Connector for a display apparatus

A connector that is capable of reducing defects in display apparatuses is presented. The connector includes a body, a plurality of terminals and a cover. The body has a base and a sidewall. The terminals are disposed on the body and arranged to make an electrical connection with the electrical circuit when the electrical circuit is received by the body. The cover includes a rotation axis, a fixing portion extending from the rotation axis such that the fixing portion is substantially parallel to the base of the body, and a protrusion portion protruding from the rotation axis substantially perpendicularly to the base of the body. The connector prevents electrical discharge from the flexible printed circuit board to the electrical circuit and prevents physical damage to the electrical circuit. Therefore, defect rate decreases and a yield of a display apparatus increases.

CROSS REFERENCE TO RELATED APPLICATION

This application relies for priority upon Korean Patent Application No. 2005-0076217 filed on Aug. 19, 2005, the content of which is herein incorporated by reference in its entirety.

BACKGROUND OF THE INVENTION

1. Field of the Invention

The present invention relates to a connector, a method of connecting a flexible circuit board to a control board by using the connector and a display apparatus including the connector. More particularly, the present invention relates to a connector capable of reducing defect rate, a method of connecting a flexible circuit board to a control board by using the connector and a display apparatus including the connector.

2. Description of the Related Art

Today, a flat-type display apparatus is widely employed in various image display apparatuses such as a mobile communication terminal, a digital camera, a notebook computer, a monitor, etc. The reason behind the popularity of flat-typed display apparatuses includes advantageous characteristics such as light weight and thinness. There are different types of flat-typed display apparatuses, such as a liquid crystal display (LCD) apparatus, an organic light emitting display (OLED) apparatus, and a plasma display panel (PDP), among others. Of the different types of flat-type display apparatuses, the liquid crystal display apparatus has particularly desirable characteristics such as a relatively low power-consumption and a relatively small size.

Generally, the display apparatus includes a display panel, a gate driving circuit, a data driving circuit and a control printed circuit board. The display panel includes an array substrate and a counter substrate that can be assembled with the array substrate.

The array substrate includes a plurality of gate lines, a plurality of data lines and a plurality of switching elements. The counter substrate can be combined with the array substrate. The gate driving circuit includes a plurality of thin film transistors, and applies the gate signal to the gate lines. The data driving circuit applies the data signal to the data lines. The control printed circuit board is electrically connected to the data driving circuit board to control the gate driving circuit and the data driving circuit.

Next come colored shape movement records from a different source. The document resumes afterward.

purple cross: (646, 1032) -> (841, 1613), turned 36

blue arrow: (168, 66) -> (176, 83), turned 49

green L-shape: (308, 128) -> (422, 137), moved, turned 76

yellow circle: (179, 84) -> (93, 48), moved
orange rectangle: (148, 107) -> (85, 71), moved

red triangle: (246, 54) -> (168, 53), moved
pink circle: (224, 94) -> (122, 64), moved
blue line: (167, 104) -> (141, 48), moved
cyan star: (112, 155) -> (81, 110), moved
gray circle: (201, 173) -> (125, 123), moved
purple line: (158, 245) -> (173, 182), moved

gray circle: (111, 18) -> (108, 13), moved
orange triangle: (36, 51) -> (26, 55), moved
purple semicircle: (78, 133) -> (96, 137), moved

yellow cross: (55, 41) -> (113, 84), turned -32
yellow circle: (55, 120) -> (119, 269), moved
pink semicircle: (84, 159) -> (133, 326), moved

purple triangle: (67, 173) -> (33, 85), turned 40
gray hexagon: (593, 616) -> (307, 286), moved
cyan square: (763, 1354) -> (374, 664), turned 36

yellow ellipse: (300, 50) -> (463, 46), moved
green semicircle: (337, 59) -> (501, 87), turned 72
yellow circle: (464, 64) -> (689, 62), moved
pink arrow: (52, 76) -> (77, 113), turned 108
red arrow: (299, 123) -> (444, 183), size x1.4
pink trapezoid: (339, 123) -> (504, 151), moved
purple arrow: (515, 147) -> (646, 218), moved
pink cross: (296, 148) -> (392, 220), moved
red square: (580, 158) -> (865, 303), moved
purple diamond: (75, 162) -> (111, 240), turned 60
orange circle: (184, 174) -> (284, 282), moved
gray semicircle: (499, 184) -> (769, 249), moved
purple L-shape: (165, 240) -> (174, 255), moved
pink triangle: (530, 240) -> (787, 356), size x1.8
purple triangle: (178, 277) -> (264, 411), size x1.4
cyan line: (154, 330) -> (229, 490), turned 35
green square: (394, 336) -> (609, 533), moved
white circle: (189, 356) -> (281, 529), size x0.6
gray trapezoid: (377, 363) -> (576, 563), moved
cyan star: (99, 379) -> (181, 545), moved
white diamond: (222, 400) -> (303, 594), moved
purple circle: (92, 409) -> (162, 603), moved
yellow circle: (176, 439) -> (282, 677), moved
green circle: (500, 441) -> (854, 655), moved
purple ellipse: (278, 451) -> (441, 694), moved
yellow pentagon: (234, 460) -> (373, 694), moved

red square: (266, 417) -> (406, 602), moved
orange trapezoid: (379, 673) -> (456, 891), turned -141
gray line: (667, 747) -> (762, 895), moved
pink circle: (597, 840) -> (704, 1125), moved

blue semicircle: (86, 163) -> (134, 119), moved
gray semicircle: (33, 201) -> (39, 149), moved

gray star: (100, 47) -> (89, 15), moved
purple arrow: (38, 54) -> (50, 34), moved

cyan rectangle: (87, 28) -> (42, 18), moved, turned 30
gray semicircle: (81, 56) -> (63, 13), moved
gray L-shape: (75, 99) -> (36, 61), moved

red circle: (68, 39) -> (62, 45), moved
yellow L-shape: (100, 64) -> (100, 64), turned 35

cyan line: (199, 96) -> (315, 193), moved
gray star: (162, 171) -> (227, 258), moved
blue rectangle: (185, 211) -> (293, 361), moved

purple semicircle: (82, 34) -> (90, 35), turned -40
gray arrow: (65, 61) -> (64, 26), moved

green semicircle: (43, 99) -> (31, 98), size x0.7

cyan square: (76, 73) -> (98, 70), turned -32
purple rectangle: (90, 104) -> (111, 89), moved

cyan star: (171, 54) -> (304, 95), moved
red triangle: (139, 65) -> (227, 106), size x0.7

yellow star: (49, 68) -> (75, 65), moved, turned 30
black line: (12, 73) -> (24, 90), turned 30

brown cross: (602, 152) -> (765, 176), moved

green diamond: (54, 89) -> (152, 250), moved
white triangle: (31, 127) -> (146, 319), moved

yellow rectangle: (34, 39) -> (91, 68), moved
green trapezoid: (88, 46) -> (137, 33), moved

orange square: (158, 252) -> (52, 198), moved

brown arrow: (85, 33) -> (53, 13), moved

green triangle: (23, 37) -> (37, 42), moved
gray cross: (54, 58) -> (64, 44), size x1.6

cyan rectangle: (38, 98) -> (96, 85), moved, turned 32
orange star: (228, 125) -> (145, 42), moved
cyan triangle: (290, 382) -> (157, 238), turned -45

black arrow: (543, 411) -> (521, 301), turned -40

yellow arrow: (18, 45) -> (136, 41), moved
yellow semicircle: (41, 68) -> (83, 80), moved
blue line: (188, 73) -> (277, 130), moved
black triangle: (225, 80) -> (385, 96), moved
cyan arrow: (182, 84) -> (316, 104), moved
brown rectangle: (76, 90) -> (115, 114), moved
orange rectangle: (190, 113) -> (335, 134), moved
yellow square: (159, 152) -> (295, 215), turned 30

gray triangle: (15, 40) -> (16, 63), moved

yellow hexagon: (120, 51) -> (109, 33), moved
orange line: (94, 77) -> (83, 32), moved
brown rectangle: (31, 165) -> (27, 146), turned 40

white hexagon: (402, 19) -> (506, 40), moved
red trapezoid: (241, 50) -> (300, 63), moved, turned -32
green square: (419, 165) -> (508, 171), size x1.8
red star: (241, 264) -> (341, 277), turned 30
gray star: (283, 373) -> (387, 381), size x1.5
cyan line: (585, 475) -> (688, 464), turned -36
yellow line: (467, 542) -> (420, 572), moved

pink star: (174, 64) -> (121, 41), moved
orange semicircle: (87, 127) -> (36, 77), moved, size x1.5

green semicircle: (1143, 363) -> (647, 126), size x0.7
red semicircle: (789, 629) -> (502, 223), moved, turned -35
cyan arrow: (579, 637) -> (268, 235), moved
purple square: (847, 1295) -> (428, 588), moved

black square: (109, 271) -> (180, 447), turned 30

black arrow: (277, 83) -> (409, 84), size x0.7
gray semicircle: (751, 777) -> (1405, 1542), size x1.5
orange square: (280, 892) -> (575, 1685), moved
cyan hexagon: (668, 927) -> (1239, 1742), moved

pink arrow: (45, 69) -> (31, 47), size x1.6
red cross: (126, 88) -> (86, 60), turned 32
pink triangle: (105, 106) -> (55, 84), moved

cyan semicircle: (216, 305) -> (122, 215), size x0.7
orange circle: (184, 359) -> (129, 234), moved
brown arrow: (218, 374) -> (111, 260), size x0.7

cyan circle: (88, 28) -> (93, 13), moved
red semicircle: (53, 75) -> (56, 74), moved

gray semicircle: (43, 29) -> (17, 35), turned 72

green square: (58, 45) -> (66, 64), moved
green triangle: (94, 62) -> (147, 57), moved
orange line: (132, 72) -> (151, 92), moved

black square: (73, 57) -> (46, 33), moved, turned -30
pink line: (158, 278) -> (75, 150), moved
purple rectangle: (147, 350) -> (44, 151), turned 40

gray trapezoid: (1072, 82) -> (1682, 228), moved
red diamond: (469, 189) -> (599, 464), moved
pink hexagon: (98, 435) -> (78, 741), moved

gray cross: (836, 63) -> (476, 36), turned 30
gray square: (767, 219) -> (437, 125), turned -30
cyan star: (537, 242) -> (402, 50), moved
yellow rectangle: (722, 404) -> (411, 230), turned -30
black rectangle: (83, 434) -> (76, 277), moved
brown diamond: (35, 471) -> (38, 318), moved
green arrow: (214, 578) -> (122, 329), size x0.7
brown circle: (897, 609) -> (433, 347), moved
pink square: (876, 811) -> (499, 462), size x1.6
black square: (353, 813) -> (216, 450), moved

The control printed circuit board is electrically connected to the data driving circuit through a flexible circuit board. Upon initially establishing electrical connection between the flexible circuit board and the control printed circuit board, a static charge that was stored in the flexible circuit board causes electrical damage to the control printed circuit board. Further, when the flexible circuit board scratches a surface of the control printed circuit board during the electrical connection process, the surface of the control printed circuit board is physically damaged.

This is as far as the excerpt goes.